Before BARKDULL, HENDRY and DANIEL S. PEARSON, JJ.
The evidence adduced in support of the charge that this eighteen-year-old defendant trafficked in cocaine by selling or delivering it, or aiding or abetting its sale, or actually or constructively possessing it, is woefully inadequate to establish his guilt of anything except perhaps keeping very bad company or, to paraphrase him, "going along for the ride." Accordingly, we reverse the defendant's conviction and direct that he be discharged.
Viewed in a light most favorable to the State, the evidence shows that an informant, who did not testify at trial, was driven to a hotel where, by prearrangement with the informant, some undercover narcotics detectives were waiting to purchase cocaine. In the pick-up truck with the informant were four other persons — the defendant, Jeffrey Harris, riding as a passenger in the bed of the truck; his father, Herbert Harris; and Phillip Warner and Anthony Valencia. At the hotel the informant, unaccompanied, went to the detectives' room and pointed to the truck from a window. The informant then went out to the truck and returned to the detectives' room with all of the truck's occupants except Jeffrey. In the room, Valencia handed a package of cocaine to the detectives, and when he, along with Herbert Harris and Warner, asked for money, they were arrested. One of the detectives then went downstairs and arrested Jeffrey, who was in the lobby of the hotel. Jeffrey, accused of trafficking in cocaine and given Miranda warnings, purportedly told the arresting officer "that he was only along for the ride, he'd never touched the cocaine, he only drove it down."
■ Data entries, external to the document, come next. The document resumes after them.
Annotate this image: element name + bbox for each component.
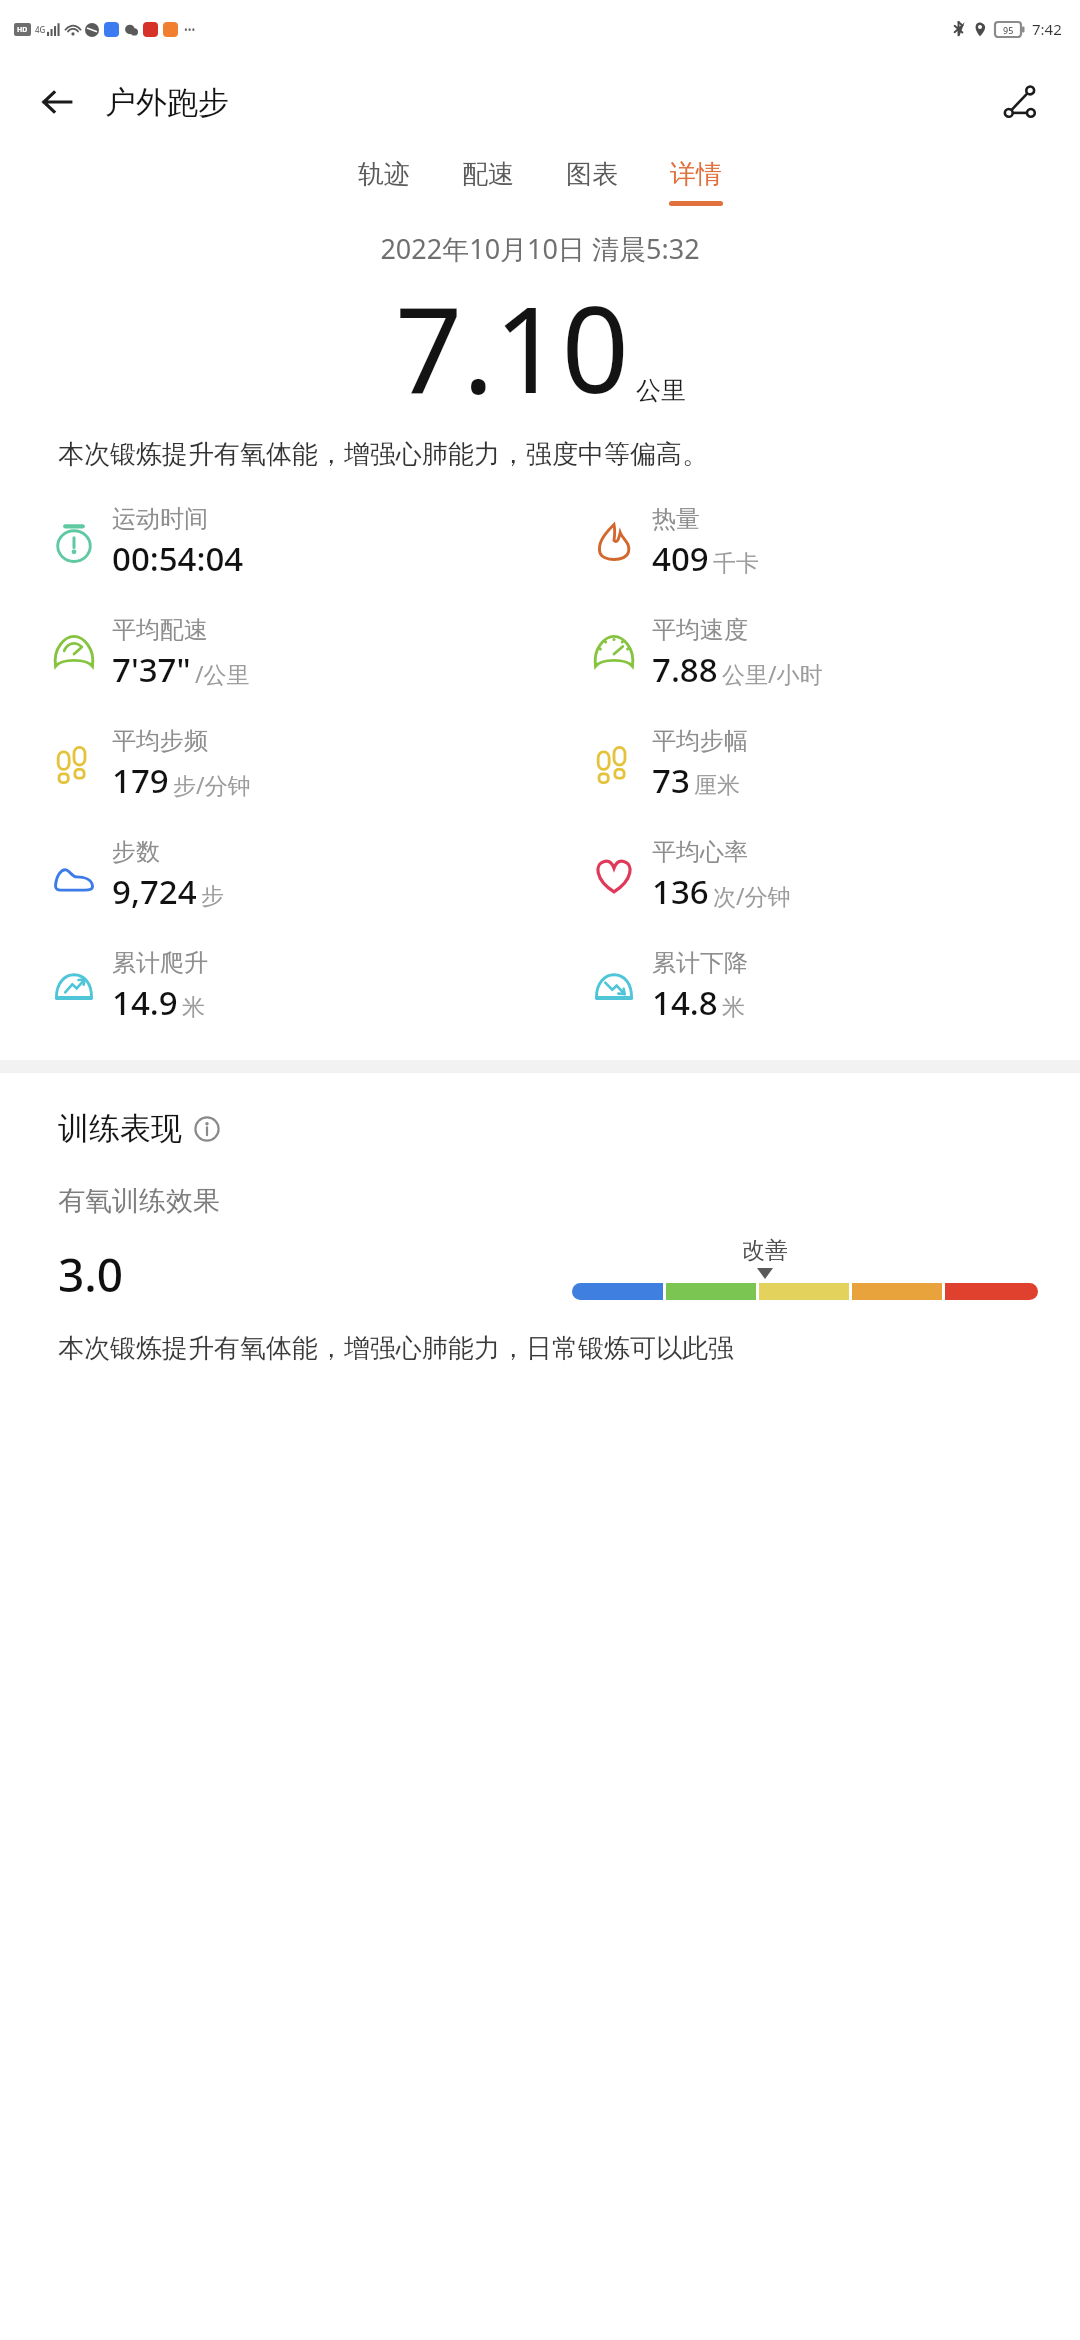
staticText: 步	[201, 882, 224, 911]
staticText: 179	[112, 758, 169, 803]
staticText: 2022年10月10日 清晨5:32	[0, 230, 1080, 267]
button[interactable]: Back	[34, 79, 80, 125]
staticText: 公里/小时	[722, 658, 823, 689]
button[interactable]: 热量	[540, 504, 1080, 581]
staticText: 7:42	[1032, 19, 1062, 39]
button[interactable]: 配速	[436, 152, 540, 212]
button[interactable]: 平均心率	[540, 837, 1080, 914]
staticText: 14.8	[652, 980, 718, 1025]
button[interactable]: 平均步幅	[540, 726, 1080, 803]
button[interactable]: 训练表现	[58, 1109, 220, 1148]
staticText: 热量	[652, 504, 700, 534]
staticText: 次/分钟	[713, 880, 791, 911]
staticText: 平均心率	[652, 837, 748, 867]
button[interactable]: 平均配速	[0, 615, 540, 692]
staticText: 14.9	[112, 980, 178, 1025]
button[interactable]: 平均步频	[0, 726, 540, 803]
staticText: 7.88	[652, 647, 718, 692]
other: Info	[194, 1116, 220, 1142]
staticText: 3.0	[58, 1243, 124, 1306]
staticText: 有氧训练效果	[58, 1184, 220, 1218]
staticText: 米	[722, 993, 745, 1022]
staticText: •••	[184, 23, 196, 37]
staticText: 平均步频	[112, 726, 208, 756]
button[interactable]: 图表	[540, 152, 644, 212]
staticText: 平均步幅	[652, 726, 748, 756]
staticText: 累计下降	[652, 948, 748, 978]
button[interactable]: 累计下降	[540, 948, 1080, 1025]
button[interactable]: 详情	[644, 152, 748, 212]
staticText: 公里	[636, 375, 686, 406]
staticText: 步数	[112, 837, 160, 867]
staticText: 平均速度	[652, 615, 748, 645]
staticText: 7'37"	[112, 647, 191, 692]
staticText: 训练表现	[58, 1109, 182, 1148]
staticText: 千卡	[713, 549, 759, 578]
staticText: 9,724	[112, 869, 197, 914]
button[interactable]: 轨迹	[332, 152, 436, 212]
staticText: 配速	[462, 158, 514, 191]
staticText: 累计爬升	[112, 948, 208, 978]
staticText: 平均配速	[112, 615, 208, 645]
staticText: 步/分钟	[173, 769, 251, 800]
staticText: 4G	[35, 24, 46, 35]
staticText: 本次锻炼提升有氧体能，增强心肺能力，日常锻炼可以此强	[58, 1332, 734, 1365]
staticText: /公里	[195, 658, 250, 689]
staticText: 户外跑步	[105, 83, 229, 122]
button[interactable]: 运动时间	[0, 504, 540, 581]
button[interactable]: 平均速度	[540, 615, 1080, 692]
staticText: 95	[1003, 24, 1014, 36]
button[interactable]: 步数	[0, 837, 540, 914]
staticText: 136	[652, 869, 709, 914]
staticText: 改善	[742, 1236, 788, 1265]
staticText: 7.10	[395, 267, 630, 428]
staticText: 详情	[670, 158, 722, 191]
staticText: 00:54:04	[112, 536, 244, 581]
staticText: 米	[182, 993, 205, 1022]
staticText: 厘米	[694, 771, 740, 800]
staticText: 图表	[566, 158, 618, 191]
button[interactable]: 累计爬升	[0, 948, 540, 1025]
staticText: HD	[17, 25, 28, 35]
staticText: 运动时间	[112, 504, 208, 534]
staticText: 轨迹	[358, 158, 410, 191]
staticText: 本次锻炼提升有氧体能，增强心肺能力，强度中等偏高。	[58, 438, 1022, 471]
staticText: 73	[652, 758, 690, 803]
button[interactable]: Share	[994, 76, 1046, 128]
staticText: 409	[652, 536, 709, 581]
Assuming, arguendo, that Jeffrey's ambiguous statement to the officer is read generously in favor of the State to mean that Jeffrey knew when he went along for the ride that the cocaine was being transported in the truck by one of his companions, knowledge that an offense is being committed is not the functional equivalent of being a participant in the crime with the requisite criminal intent. Horton v. State, 442 So.2d 1064 (Fla. 1st DCA 1983). It is likewise firmly established that mere presence at the scene of the crime is not sufficient to prove one's participation in it. Horton v. State, 442 So.2d 1064. Thus, there being no evidence that the defendant participated in the crime perpetrated by his companions by aiding or abetting them, and there obviously being no evidence that the defendant trafficked in cocaine by actually selling it, there is left only the question whether the defendant's presence as a passenger in the bed of a pick-up truck in which other persons were transporting cocaine can fulfill the State's remaining burden to show that, at the least, the defendant actually or constructively possessed the cocaine and thereby trafficked in it.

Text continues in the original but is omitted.